Arctostaphylos columbiana

This native manzanita is uncommon on the Quimper Peninsula , but I have seen it growing wild on Cape George Road and close to Kala Point. The above photos are of a shrub that Willy Smothers grew at his place on Marrowstone Island. Recently Janet Welch pruned it to highlight the beautiful peeling bark.

The tiny ‘apple-like’ fruits are eaten by birds, small mammals and patient gardeners. It grows in the coastal scrub community and its range is from Sonoma County, California to Vancouver Island. Along with shore pines, manzanita can grow on and stabilize sand dunes. Native specimens can also be found in the understory of open coniferous forests in the Cascades. The critical factor is gravelly soil. The peeling bark is an attractive feature that it shares with its cousin Madrone. However, it is more closely related to our native groundcover kinnikinnick, Arctostaphylos uva-ursi. In fact a hybrid called Arctostaphylos x media is cross between the two.

Care for Manzanita

Manzanita rewards the patient gardener. Select a site with full sun and excellent drainage. It is best to start with plants in one-gallon containers. Water weekly until new growth appears and then taper off. One way to avoid crown rot is to plant it a little bit higher than the existing grade and mulch with woodchips. Don’t mulch with compost. Use drip irrigation because overhead water will encourage fungal disease. Keep it on the lean-side and avoid adding soil amendments. Once established it is completely drought tolerant.

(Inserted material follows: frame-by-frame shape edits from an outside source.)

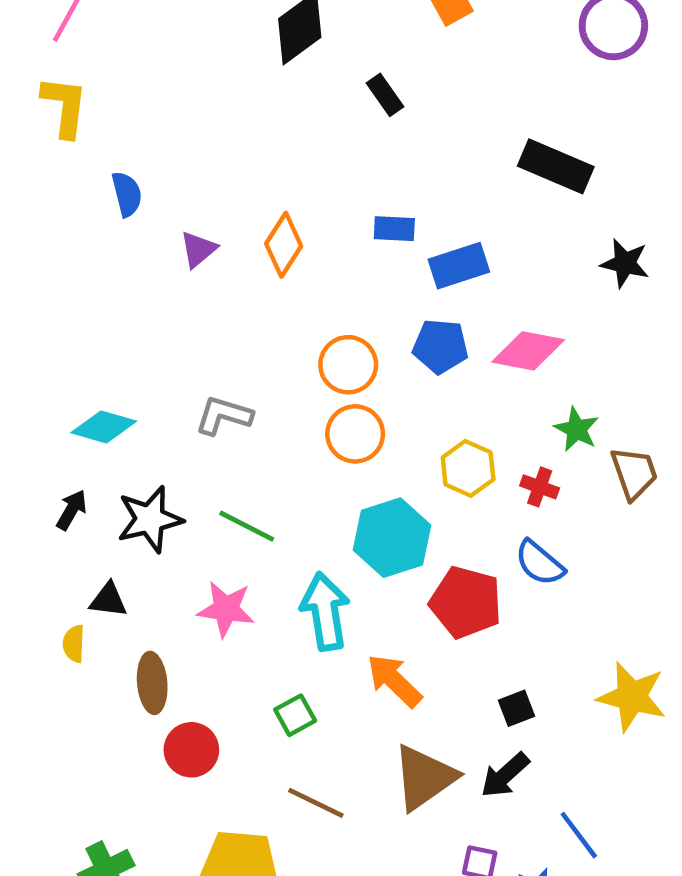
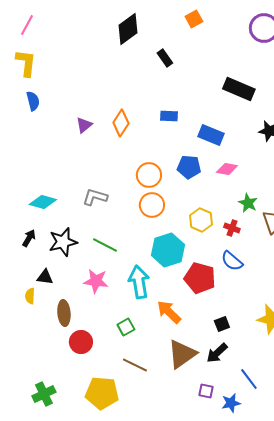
blue semicircle: (127, 194) -> (33, 101), moved
blue rectangle: (459, 266) -> (211, 135), moved, turned 40
pink diamond: (528, 351) -> (227, 169), size x0.7

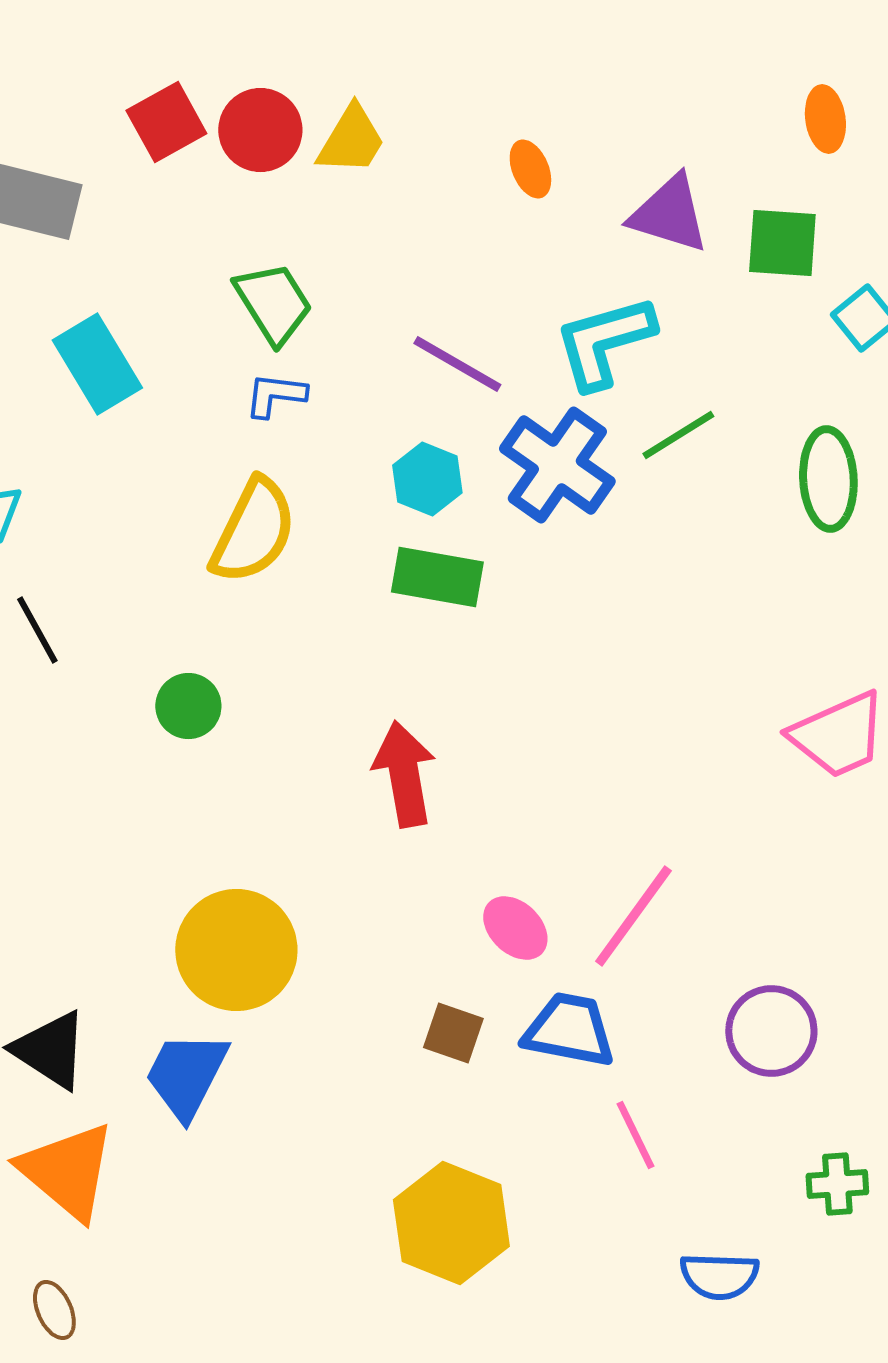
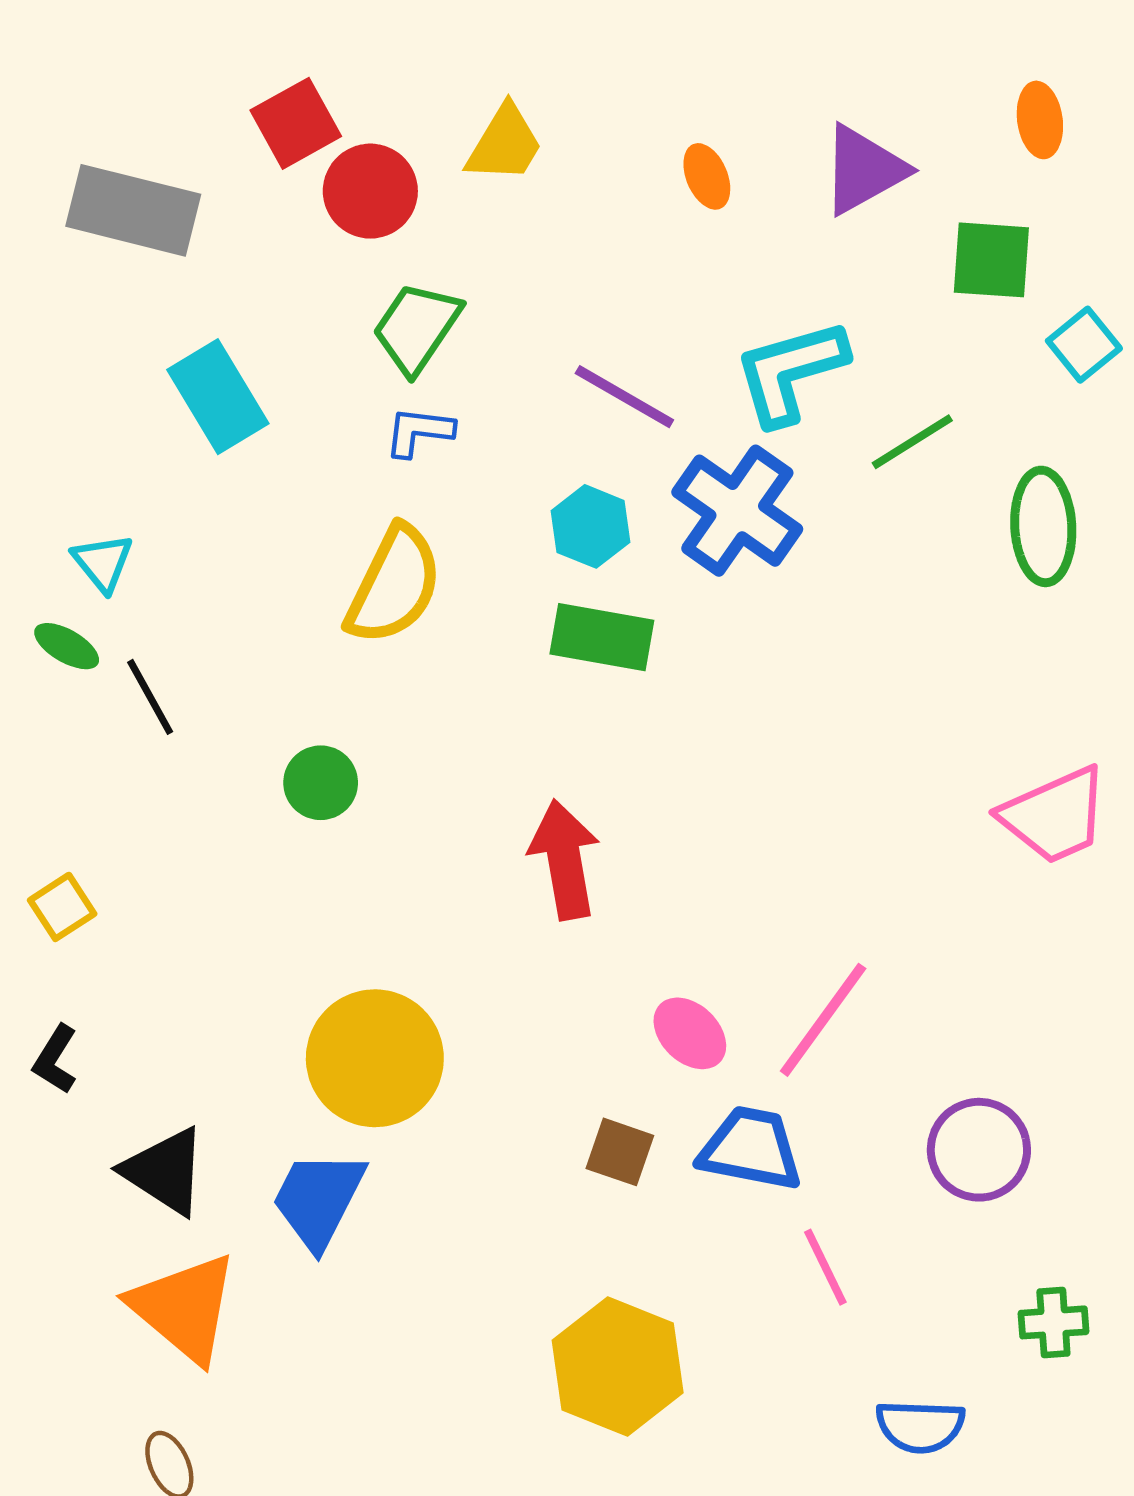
red circle: (260, 130) -> (370, 191), moved
purple triangle: (669, 214) -> (864, 170), moved, turned -46
green trapezoid: (273, 303) -> (417, 328), turned -114
green line: (678, 435) -> (912, 442), moved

Here is another manzanita, a hybrid, (probably Arctostaphylos x media) used in the landscape of Kathleen Turaski and Peter Hornsby This drought-tolerant garden includes Ceanothus and red hot poker, Kniphofia. They hope to remove the deer fencing once the plants are mature. But realistically, they may need to keep the fence in place—even if deer don’t browse a plant to death, they often step on and break branches of nearby plants.

Oregon State University, Horticulture Dept has many more photos, including pictures of the flowers and fruits. A great new native plant nursery opened in Kingston. Salish Trees Nursery carries hairy manzanita. Their knowledgeable staff will be a great help. Far Reaches Nursery has a superb variety of Arctostaphylos densiflora—Howard Mc Minn.

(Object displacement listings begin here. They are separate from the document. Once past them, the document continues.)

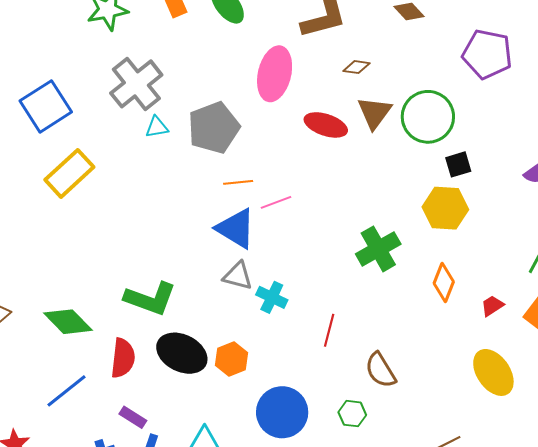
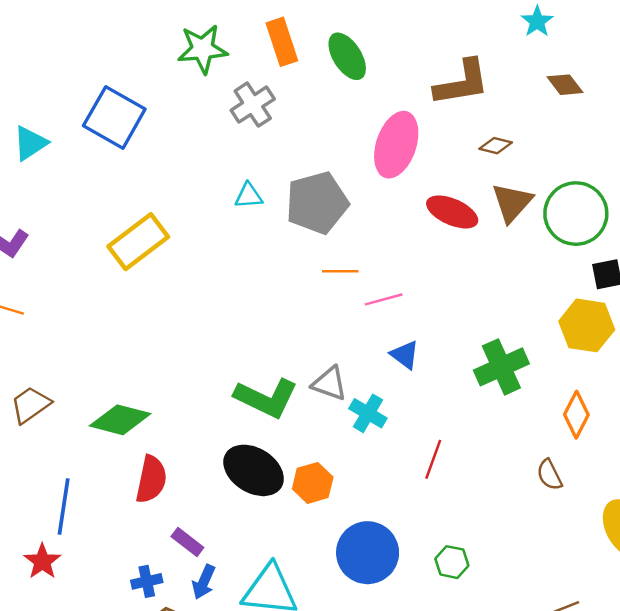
gray cross: (136, 84) -> (253, 105), moved, size x0.7
blue square: (46, 106) -> (114, 117), moved, turned -33
blue triangle: (236, 228) -> (405, 355), moved, size x0.6
green L-shape: (150, 299) -> (266, 398), moved
green diamond: (68, 322) -> (120, 420), turned -36
red semicircle: (123, 358) -> (151, 479), moved
brown semicircle: (380, 370) -> (549, 475), moved, size x0.7
blue line: (67, 391) -> (64, 506), moved, turned -48

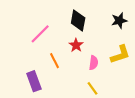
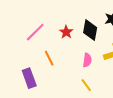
black diamond: (78, 21) -> (90, 30), moved
red star: (76, 45) -> (66, 32), moved

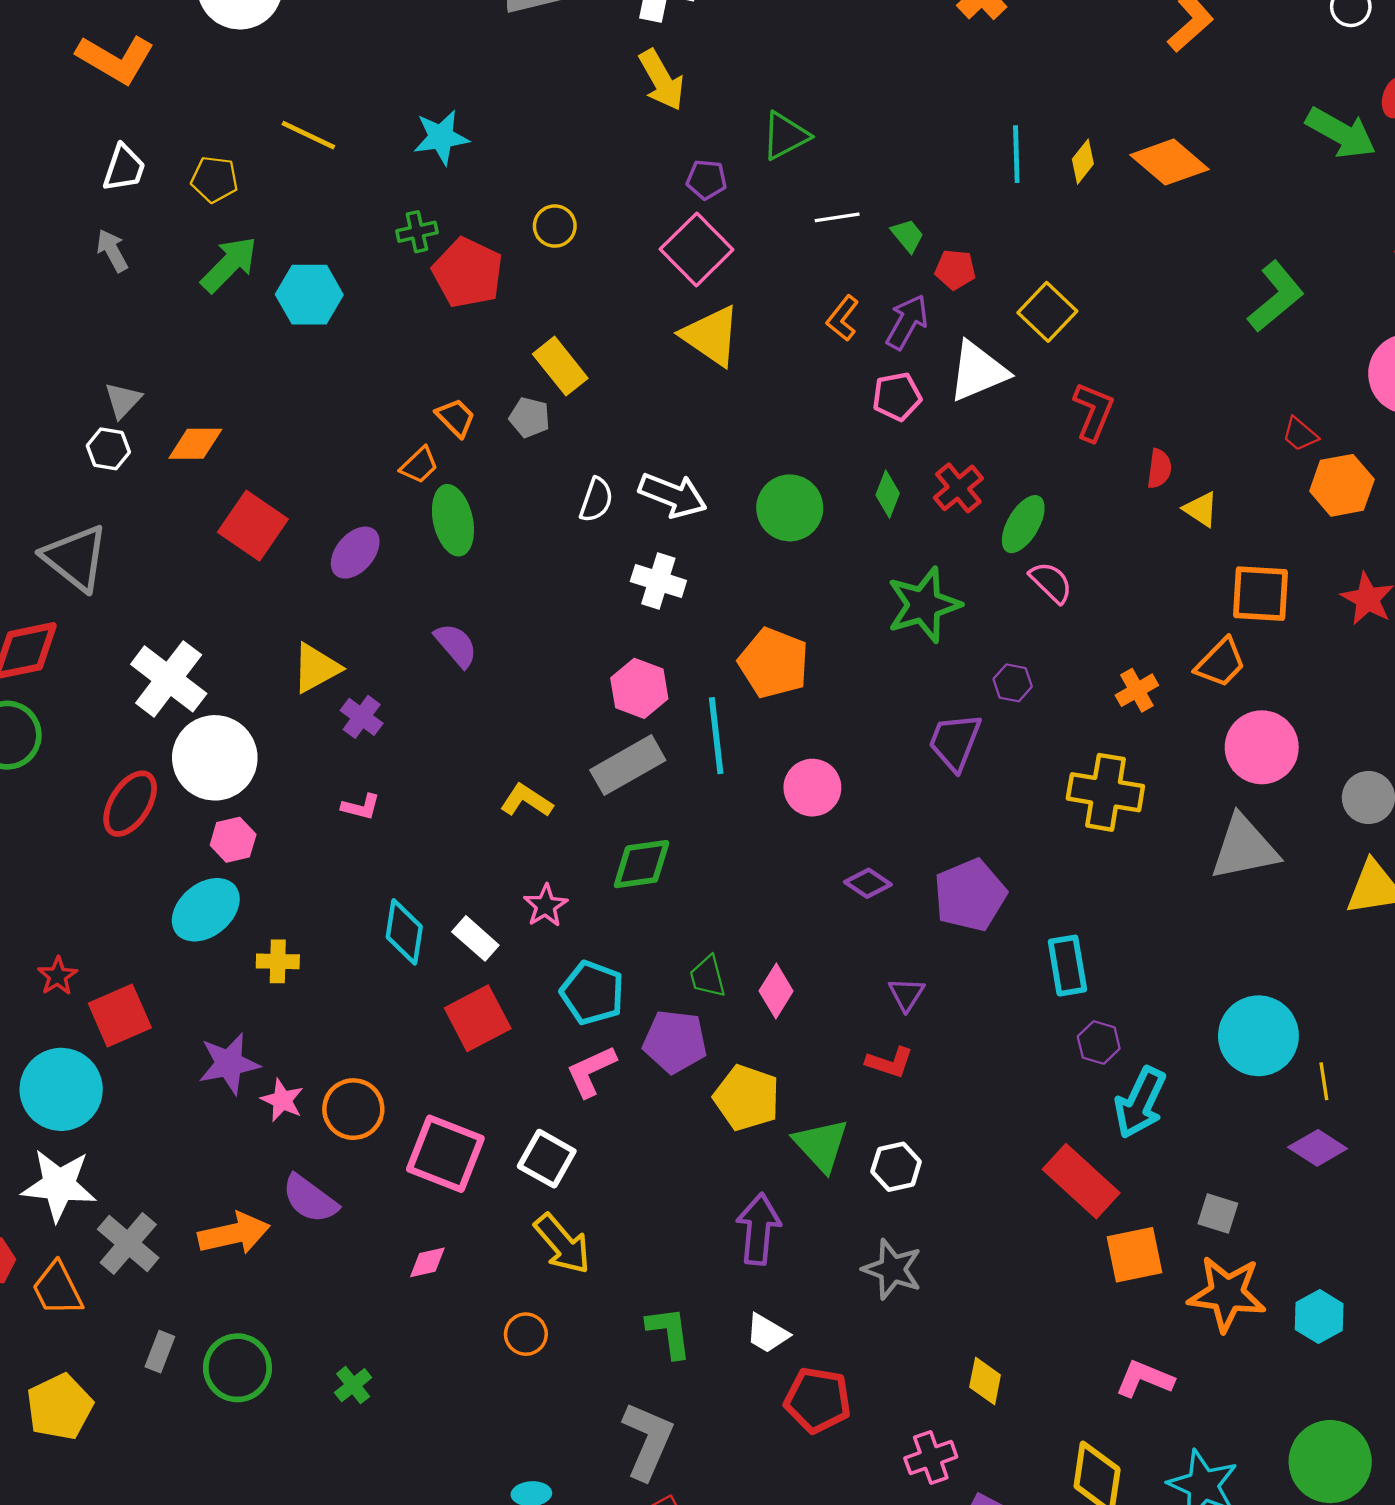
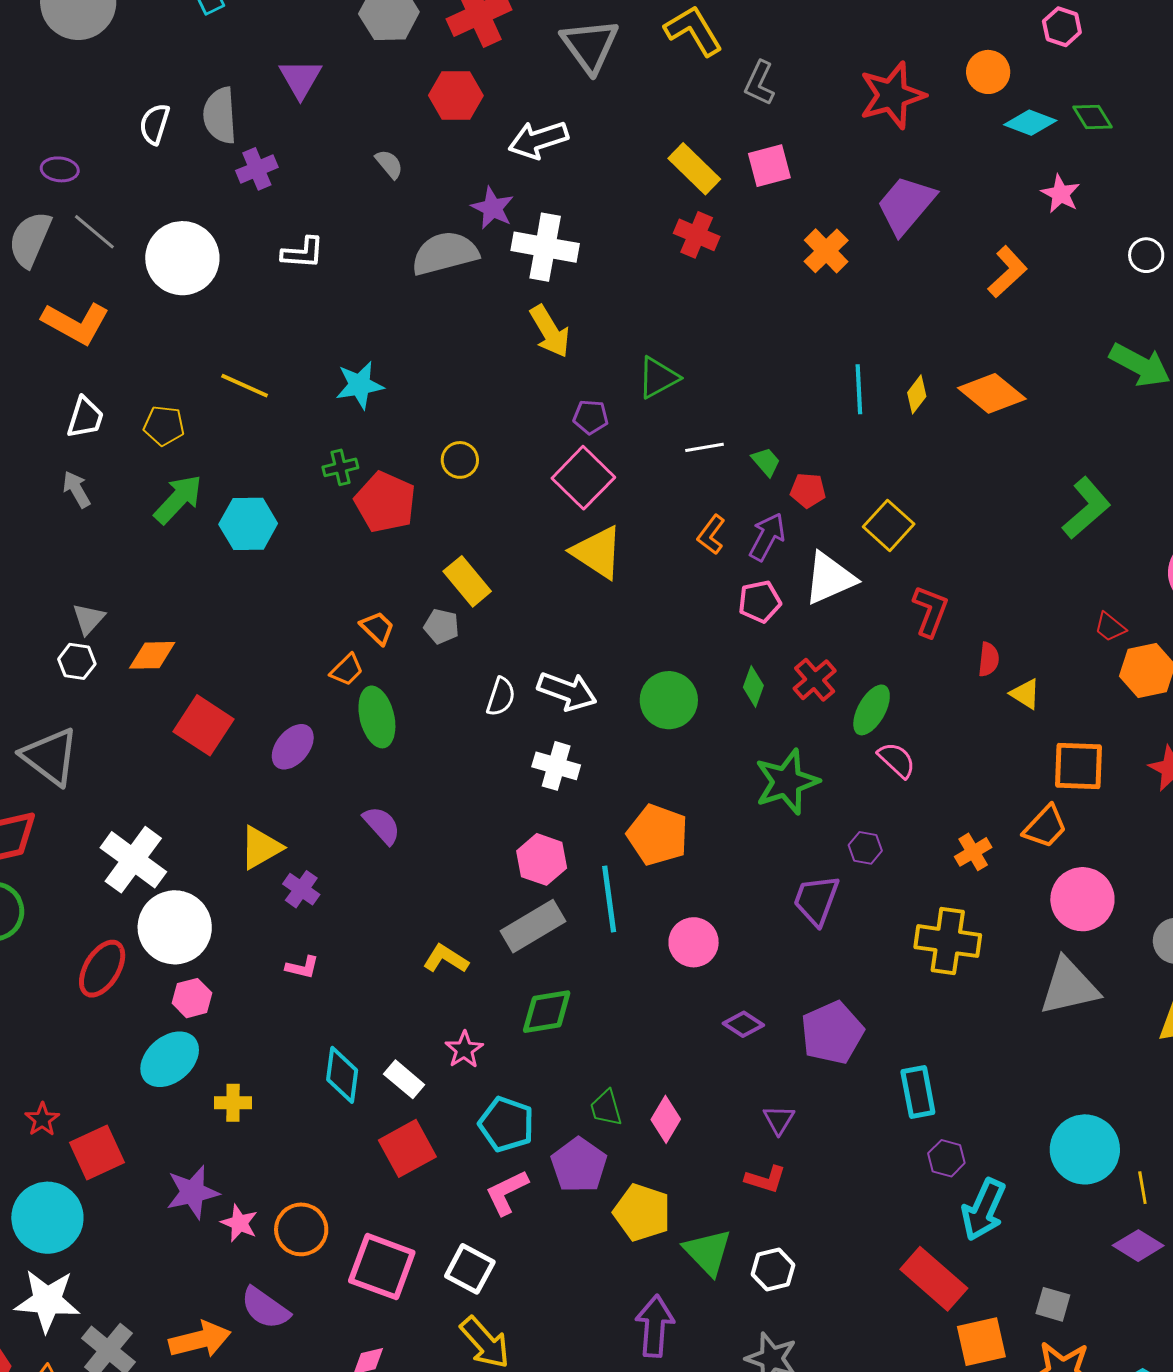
purple pentagon: (675, 1042) -> (579, 1165), turned 30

This hybrid Manzanita is an excellent drought tolerant choice
Manzanita flowering in April

Weeds and our perspective

When I would help Tinker in her garden, often she dug up dandelion plants as if they were precious. The roasted roots made a delicious tea that she savored. Imagine if the plants we detested somehow changed in our mind to become useful resources. So much in life is how we frame something. If we look at a weed and notice a couple insect pollinators insects sipping the nectar, maybe the ‘weed’ isn’t so bad. That doesn’t mean we have to keep the plant. I have had weeds that I once hated and then learned to accept them, even as I removed them.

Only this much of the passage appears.